National Merit semifinalists congregate in front of the counseling office.

Twelve seniors have qualified as semifinalists for National Merit scholarships, seven fewer than the record of 19 semifinalists set last year.

“There are lots of opportunities in Irvine, and the general culture of the area is academia and doing well,” physics teacher Andrew Gibas said on the success of Irvine students.

Qualification is based on the Preliminary SAT, which is taken in the fall of junior year. Then semifinalists are chosen from each state and announced in September of senior year. Semifinalists are then able to apply in the hopes of becoming a finalist.

According to the National Merit Scholarship Program finalists are chosen based on a combination of academic achievement and extracurricular activities.

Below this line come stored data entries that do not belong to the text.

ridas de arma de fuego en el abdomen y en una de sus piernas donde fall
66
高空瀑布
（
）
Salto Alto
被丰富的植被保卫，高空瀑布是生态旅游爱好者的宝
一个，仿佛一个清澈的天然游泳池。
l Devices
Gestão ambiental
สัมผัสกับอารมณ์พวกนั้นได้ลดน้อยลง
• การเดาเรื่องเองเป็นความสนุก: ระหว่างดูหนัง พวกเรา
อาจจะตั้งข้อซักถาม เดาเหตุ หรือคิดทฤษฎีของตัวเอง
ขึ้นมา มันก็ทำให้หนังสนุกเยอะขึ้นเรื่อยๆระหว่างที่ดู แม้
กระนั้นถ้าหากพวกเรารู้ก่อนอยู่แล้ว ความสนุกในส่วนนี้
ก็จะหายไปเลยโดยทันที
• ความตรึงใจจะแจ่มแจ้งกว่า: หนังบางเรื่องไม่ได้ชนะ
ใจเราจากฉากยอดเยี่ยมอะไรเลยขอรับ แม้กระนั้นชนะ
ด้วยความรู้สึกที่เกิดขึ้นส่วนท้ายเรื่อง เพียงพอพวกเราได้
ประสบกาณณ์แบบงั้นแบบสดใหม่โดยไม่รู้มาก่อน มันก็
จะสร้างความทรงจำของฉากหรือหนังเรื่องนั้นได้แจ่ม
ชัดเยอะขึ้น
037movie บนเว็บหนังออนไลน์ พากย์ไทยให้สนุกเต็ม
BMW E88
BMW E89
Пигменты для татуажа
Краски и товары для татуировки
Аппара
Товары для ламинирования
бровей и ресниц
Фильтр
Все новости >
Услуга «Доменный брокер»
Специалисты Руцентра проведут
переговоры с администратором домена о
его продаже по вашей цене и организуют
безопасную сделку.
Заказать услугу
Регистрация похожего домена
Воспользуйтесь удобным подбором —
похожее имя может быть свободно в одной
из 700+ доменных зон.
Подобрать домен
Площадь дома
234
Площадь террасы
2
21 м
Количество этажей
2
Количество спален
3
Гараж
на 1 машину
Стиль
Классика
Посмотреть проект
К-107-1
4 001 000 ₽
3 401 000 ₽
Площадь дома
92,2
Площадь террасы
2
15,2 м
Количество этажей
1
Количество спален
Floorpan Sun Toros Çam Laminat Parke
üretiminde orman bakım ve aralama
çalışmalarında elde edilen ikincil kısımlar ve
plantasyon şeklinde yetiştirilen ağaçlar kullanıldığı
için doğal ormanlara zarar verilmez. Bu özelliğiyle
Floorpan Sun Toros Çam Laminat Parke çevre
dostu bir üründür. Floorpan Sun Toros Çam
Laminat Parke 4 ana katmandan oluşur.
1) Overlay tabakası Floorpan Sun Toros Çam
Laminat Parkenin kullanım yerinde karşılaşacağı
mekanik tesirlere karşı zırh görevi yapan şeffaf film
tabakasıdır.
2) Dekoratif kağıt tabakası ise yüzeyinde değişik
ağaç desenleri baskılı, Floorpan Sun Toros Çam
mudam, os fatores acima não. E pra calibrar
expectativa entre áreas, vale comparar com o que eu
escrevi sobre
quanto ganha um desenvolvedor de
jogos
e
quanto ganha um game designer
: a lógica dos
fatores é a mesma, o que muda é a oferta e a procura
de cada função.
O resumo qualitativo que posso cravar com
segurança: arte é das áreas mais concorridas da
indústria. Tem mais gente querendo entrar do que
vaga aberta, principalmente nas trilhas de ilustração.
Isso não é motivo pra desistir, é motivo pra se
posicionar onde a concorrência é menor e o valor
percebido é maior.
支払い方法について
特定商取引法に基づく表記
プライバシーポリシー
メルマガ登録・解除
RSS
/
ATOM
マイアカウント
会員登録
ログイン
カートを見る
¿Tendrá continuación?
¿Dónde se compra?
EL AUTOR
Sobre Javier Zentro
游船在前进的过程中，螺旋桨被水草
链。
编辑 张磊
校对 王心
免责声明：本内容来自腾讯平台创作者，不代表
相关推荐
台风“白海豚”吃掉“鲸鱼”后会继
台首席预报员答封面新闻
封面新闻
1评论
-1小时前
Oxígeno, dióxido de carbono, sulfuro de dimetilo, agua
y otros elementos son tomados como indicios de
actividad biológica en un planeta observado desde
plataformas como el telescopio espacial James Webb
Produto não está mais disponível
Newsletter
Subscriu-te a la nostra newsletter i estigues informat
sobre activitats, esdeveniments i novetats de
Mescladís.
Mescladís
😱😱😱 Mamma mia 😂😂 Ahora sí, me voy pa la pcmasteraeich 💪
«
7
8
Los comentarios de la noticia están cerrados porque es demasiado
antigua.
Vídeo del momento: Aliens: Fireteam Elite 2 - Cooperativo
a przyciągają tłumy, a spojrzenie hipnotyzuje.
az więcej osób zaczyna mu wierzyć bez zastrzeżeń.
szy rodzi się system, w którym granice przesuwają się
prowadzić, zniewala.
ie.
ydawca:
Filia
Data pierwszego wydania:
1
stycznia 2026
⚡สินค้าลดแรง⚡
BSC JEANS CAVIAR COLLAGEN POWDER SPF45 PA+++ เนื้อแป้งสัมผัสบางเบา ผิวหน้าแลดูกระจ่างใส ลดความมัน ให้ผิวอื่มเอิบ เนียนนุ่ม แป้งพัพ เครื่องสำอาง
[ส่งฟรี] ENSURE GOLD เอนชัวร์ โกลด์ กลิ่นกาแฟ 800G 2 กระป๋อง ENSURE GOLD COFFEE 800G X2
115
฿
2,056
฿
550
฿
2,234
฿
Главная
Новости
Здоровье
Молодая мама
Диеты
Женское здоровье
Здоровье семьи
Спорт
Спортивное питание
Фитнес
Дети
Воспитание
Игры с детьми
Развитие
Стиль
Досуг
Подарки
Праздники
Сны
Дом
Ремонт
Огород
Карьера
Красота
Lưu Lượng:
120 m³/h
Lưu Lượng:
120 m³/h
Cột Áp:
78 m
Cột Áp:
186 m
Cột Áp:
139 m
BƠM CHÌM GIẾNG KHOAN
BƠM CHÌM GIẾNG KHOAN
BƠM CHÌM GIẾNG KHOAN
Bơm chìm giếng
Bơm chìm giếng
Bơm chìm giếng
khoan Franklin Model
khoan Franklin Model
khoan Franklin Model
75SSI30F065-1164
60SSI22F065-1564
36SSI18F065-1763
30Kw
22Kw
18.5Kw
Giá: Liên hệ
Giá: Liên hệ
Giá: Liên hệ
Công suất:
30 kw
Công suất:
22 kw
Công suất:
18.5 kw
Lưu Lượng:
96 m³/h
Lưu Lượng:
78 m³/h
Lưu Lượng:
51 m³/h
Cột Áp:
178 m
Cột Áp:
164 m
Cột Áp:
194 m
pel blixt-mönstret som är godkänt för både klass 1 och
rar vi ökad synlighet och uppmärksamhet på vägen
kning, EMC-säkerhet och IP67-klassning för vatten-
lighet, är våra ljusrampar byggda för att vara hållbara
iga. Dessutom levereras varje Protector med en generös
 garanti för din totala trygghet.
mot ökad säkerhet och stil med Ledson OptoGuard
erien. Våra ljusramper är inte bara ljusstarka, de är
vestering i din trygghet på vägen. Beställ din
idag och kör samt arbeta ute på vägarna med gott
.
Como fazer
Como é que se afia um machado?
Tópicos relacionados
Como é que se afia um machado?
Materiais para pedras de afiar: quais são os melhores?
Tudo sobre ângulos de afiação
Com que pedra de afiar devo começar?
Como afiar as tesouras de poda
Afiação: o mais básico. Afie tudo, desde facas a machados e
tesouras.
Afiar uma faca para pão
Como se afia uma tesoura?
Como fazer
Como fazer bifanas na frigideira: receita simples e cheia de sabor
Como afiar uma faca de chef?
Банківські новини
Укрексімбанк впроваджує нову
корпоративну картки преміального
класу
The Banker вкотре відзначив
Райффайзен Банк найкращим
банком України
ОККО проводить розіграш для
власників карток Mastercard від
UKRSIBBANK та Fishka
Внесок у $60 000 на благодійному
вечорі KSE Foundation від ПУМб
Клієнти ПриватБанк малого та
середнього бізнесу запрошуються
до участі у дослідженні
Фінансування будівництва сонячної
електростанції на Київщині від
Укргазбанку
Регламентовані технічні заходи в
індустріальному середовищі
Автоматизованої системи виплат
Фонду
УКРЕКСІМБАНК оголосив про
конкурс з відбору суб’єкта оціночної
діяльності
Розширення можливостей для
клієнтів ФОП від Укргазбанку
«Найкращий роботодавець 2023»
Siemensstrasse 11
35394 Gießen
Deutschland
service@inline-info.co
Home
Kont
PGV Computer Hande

Finalists will be announced in February.

Most colleges require some sort of standardized test to assess applicants. Similarly, the PSAT, the test most commonly used for National Merit Scholarship Corporation (NMSC) scholarships, predicts how well a student will do on the SAT. Theoretically, the most qualified students will win National Merit Scholarships.

“NMS qualification is largely based on a number on a day, and while you can prepare for it to a certain extent, a lot of it is in how your testing experience goes on the day of,” senior and semifinalist Adithi Iyer said. “I was happy and honored. And lucky of course that I had had a good day on the test day.”

Some students chose to take special courses to prepare themselves for the structure of standardized tests, while others studied independently or not at all.

“I didn’t study for the PSAT, but I did study for the SAT, which was pretty much the same; I looked over vocab, and my friends and I went to Elite classes,” senior and semifinalist Jean Fang said in response to how her private course for the SAT helped her succeed on the PSAT.

About 90 percent of semifinalists become finalists, and then about half receive scholarships.

Funding for scholarships comes from corporate sponsors, colleges and individual donors. The National Merit scholarship is worth $2,500, the Corporate-Sponsored Merit Scholarship ranges from $500-$10,000, and College-Sponsored Merit Scholarship, which ranges in value from $500-$2,000.

Past National Merit Scholars include Mae Carol Jemison, the first African American woman in space, Peter Thiel, who co-founded PayPal, and Bill Gates.  So, who knows, you may be sitting in class next to a future billionaire.